First of all, we have carried out high-fidelity simulations of turbulent wings in various configurations. We have conducted high-resolution large-eddy simulations (LESs) of a NACA4412 wing section at a Reynolds number based on freestream velocity and chord length of over 1 million, with several angles of attack up to 14 degrees. This enables analyzing, in a very high level of detail, both attached and detached cases. Furthermore, we have carried out high-resolution LES of a NACA0012 wing with a rounded wing tip, i.e. including the effect of wing-tip vortices, at a Reynolds number of 200,000 and angles of attack up to 10 degrees, again being able to assess both attached and detached cases. This is a unique database, with important implications in the context of wall-bounded turbulence.
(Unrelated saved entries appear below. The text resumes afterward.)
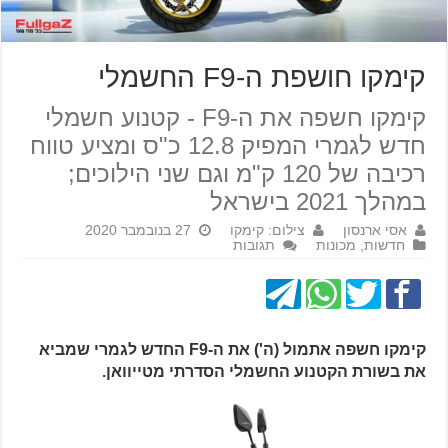
קימקו חושפת ה-F9 החשמלי
קימקו חשפה את ה-F9 - קטנוע חשמלי
חדש לגמרי המפיק 12.8 כ"ס ומציע טווח
רכיבה של 120 ק"מ וגם שני הילוכים;
במהלך 2021 בישראל
אסי ארנסון
צילום: קימקו
27 בנובמבר 2020
חדשות
,
מכונות
תגובות
קימקו חשפה אתמול (ה') את ה-F9 החדש לגמרי שמביא
את בשורת הקטנוע החשמלי הסדרתי מטייוואן.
When it comes to sensing the flow from the wall, we have further developed several deep-learning-based techniques, allowing very accurate predictions with a wide range of cases, including flat-plate turbulence and also three-dimensional wakes. In addition to being able to sense two-dimensional (2D) planes from the wall, we can also predict the three-dimensional (3D) volume above the wall, thus significantly enhancing the applicability of the sensing strategy. Also, when it comes to sensing an predicting the flow, we have developed a methodology based on beta variational autoencoders (betaVAE) and transformers to create reduced-order models (ROMs) which enable very robust predictions of the flow, outperforming classical methods e.g. based on proper-orthogonal decomposition (POD). Furthermore, we have also developed a novel methodology based on explainable deep learning which enables identifying the most important regions of turbulent flows, leading to results questioning the classical knowledge regarding coherent structures in turbulence.
Regarding the usage of deep reinforcement learning (DRL) for flow control, we have established a multi-agent reinforcement learning (MARL) methodology leading to extremely good flow-control results in a number of relevant turbulent cases, including: turbulent channel flow (where we reduce the drag more than the classical opposition control); turbulent separation bubble (where we reduce the separation length more than the classical periodic control); three-dimensional cylinder (where we reduce the drag more than the classical periodic control); and even Rayleigh-Béndard convection (where we reduce the Nusselt number more than the classical proportional control). This method, leading to breakthroughs in the context of flow control, is currently being applied to turbulent wings, leading to very promising results.
We have also started performing LES of more complex wing geometries, including high-lift devices and realistic wings. Finally, we have started the design of the experimental work, involving turbulent wings with jet actuators to reduce the drag, and also cases with separation aimed at reducing the stall conditions.